During the submission and risk selection process, insurers would like to identify customers with high profitability potential from its list of new customers, and then prioritize the quoting process to actively target those profitable customers. To achieve this goal, insurers can use historical exposure information and insurance performance as inputs from their current customers, choose a metric to be optimized such as loss ratio or combined ratio, and build a supervised model to predict this metric. In this application, robust machine-learning techniques such as gradient boosting, random forests or neutral-network can be used as a powerful tool for the prediction model given the flexibility of the techniques to account for non-linear relationship and interactions. Because prediction accuracy has the highest priority in this application, these more sophisticated modeling techniques are expected to yield the best outcome, as opposed to techniques that are easy to interpret an underperforming in prediction accuracy, such as linear regression. Insurers can then optimize its selection of customers based on the predicted metric, e.g., top 20 percent customers with lowest predicted loss ratio or combined ratio.

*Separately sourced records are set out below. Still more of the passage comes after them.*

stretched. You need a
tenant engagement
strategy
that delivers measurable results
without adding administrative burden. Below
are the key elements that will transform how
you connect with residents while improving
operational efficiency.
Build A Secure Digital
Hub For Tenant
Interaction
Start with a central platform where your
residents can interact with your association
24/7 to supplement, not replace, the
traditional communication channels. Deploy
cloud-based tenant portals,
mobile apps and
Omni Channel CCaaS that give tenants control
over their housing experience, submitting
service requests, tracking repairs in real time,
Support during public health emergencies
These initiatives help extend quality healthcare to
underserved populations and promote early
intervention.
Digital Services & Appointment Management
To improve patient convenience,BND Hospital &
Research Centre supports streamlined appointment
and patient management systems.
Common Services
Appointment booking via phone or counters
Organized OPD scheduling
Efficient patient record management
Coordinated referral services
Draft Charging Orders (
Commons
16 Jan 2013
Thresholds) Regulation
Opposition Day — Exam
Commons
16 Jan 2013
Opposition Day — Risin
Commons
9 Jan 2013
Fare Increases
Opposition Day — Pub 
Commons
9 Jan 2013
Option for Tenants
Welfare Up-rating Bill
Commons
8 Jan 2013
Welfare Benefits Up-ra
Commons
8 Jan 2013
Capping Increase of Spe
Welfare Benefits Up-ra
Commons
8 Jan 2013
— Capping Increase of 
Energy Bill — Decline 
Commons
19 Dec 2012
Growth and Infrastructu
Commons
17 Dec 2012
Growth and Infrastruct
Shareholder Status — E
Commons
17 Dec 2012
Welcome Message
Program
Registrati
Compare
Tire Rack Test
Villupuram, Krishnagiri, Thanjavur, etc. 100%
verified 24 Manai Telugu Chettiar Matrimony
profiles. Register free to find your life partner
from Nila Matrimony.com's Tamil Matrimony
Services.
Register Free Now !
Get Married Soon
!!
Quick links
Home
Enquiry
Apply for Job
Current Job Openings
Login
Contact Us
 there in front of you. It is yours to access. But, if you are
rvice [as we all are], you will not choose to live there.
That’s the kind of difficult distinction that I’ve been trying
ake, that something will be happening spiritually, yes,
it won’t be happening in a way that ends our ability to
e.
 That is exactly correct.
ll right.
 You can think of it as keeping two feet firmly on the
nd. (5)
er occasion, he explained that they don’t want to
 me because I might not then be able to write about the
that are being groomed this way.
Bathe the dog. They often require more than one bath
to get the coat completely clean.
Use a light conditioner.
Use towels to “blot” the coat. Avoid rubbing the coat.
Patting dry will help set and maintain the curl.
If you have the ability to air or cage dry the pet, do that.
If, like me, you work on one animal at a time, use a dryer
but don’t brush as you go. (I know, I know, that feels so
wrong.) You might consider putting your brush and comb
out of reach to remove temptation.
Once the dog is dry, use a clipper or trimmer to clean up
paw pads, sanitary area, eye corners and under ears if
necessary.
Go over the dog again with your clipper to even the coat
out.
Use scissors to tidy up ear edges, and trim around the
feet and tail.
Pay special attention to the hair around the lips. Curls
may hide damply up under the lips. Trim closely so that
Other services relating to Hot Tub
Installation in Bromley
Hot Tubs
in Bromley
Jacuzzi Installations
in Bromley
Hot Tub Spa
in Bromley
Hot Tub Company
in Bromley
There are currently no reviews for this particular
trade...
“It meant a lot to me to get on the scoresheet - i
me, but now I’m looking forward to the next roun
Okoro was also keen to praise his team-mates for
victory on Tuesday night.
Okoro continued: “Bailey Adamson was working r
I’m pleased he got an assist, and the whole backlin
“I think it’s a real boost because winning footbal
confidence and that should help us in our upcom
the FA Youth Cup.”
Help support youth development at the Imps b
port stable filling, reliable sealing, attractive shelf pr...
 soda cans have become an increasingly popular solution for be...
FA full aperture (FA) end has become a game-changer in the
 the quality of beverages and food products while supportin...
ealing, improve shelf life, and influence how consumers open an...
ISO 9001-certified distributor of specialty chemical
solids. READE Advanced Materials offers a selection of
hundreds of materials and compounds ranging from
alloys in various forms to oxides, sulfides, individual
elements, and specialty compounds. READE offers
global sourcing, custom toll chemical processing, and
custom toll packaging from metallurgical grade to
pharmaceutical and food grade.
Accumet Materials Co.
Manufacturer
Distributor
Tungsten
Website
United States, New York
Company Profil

As an enhancement to the above application, insurers can introduce survival analysis (retention analysis) for each customer in the list, and vary the expense assumption over the analysis period (acquisition cost vs. retention cost), so that insurers can have a long-term expectance of profitability for each customer based on the likelihood of the customer staying with the insurer over time and the customer’s expected combined ratios with varying expense assumptions over time. Not only can insurers apply this model at the time of customer prospecting to target selected customers with highest profitability expectancy, they can also apply this model when quoting a customer (new or renewal) to have an indication of future profitability, which may lead to other pricing decisions, such as rate decrease for a high-value customer or nonrenewal for a low-value customer without breaching compliance requirements.

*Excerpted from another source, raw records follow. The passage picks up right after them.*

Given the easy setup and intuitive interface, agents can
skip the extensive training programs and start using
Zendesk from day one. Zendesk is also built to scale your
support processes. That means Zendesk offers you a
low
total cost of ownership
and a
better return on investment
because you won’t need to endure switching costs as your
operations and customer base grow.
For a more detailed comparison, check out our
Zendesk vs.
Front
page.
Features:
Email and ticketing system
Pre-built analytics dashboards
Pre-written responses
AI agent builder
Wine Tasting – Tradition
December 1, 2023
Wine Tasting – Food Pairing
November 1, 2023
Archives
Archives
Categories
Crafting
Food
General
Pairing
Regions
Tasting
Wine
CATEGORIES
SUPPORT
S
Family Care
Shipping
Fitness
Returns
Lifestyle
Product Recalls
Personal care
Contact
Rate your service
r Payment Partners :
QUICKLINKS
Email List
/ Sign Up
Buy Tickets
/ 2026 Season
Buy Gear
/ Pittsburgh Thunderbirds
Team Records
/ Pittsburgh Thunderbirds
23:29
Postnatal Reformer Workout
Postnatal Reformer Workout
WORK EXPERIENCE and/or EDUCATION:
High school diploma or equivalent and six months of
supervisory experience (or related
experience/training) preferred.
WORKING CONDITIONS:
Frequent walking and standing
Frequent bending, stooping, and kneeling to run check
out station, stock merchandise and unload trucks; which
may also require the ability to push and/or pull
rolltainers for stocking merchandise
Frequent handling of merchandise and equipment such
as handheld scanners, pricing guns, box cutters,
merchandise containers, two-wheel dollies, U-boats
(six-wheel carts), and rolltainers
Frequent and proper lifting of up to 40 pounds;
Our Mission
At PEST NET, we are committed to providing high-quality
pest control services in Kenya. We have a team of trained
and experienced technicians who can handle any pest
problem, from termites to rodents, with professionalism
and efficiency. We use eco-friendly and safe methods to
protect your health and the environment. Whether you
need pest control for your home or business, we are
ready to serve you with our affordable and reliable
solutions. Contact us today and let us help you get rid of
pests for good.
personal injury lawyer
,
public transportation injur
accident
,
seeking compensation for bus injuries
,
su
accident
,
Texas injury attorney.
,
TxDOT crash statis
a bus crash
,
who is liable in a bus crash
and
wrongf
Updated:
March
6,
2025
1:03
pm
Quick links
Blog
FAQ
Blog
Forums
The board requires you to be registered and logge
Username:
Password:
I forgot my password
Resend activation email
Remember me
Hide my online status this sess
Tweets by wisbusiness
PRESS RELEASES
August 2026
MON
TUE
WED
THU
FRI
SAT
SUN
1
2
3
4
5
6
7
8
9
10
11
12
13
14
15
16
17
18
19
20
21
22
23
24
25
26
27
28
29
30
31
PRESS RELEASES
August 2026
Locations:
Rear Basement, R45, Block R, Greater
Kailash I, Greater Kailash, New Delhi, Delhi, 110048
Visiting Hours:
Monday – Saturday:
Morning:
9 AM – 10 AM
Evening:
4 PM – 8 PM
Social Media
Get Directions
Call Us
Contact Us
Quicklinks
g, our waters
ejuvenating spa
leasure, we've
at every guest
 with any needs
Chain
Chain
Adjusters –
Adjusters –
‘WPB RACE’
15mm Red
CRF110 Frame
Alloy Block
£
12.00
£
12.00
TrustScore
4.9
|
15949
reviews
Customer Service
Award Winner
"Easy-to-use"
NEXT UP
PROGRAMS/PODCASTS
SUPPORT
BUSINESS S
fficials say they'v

We mentioned the need to appropriately classify risks when underwriting. This can be very difficult to do for many commercial lines coverages such as general liability where the nature of different business type classifications can be somewhat nuanced but result in dramatically different risk exposure. A model to help identify accounts that are more likely to be misclassified can help the insurer focus manual review efforts on the accounts that would add the most value. This model would normally result in a binary classification of “needs review” or “does not need review” but the model output is often in the form of a score. To result in a classification of what to review, the insurer needs to choose a cutoff score to distinguish which risks to review. A useful tool to help select the cutoff where the model will deliver benefits is the confusion matrix. The costs/benefits of each of the four possible outcomes of correct versus incorrect classification can be combined to measure net benefit, with knowledge of the model accuracy at different thresholds, in order to choose a cost-effective cutoff. Even a very good model requires careful review of the threshold when the aim is to classify.
In addition to identifying the most profitable customers, an insurer needs to clearly identify those customers who potentially have exposures that are beyond what is contemplated for typical risks in the classifications an insurer is offering.
Another concern for commercial lines carriers relates to the heterogeneity of businesses even within well-defined classifications. An insurer may have a very sophisticated pricing model capturing many variables correlated with expected costs but still not have enough granularity in the models to accurately price for the specific characteristics of all applicants. In this case it is typically the role of the underwriter to review the risks for acceptability, but reviewing all policies in detail is not cost-effective. The target variable of such a model would need to be some measure of extreme loss ratio probability determined by the company’s appetite. Because there is so much heterogeneity and potentially different indicators of potential risk for each of the company’s rating classification, a typical GLM structure as used in pricing may not be appropriate. A common technique that is already well-proven in other industries and applications is to apply random forest modeling to the data. This technique combines a large number of decision tree models to avoid the typical over-fitting problem found with traditional decision trees, whereas it takes advantage of tree models to capture complex data relationship.
As with many data science problems, an important role for the actuary in the underwriting process is to help define the business objectives and costs to be considered in the models. This can include giving feedback on model effectiveness measures and target variables but may also extend to the actuary applying the modeling techniques and providing final recommendations for model implementation.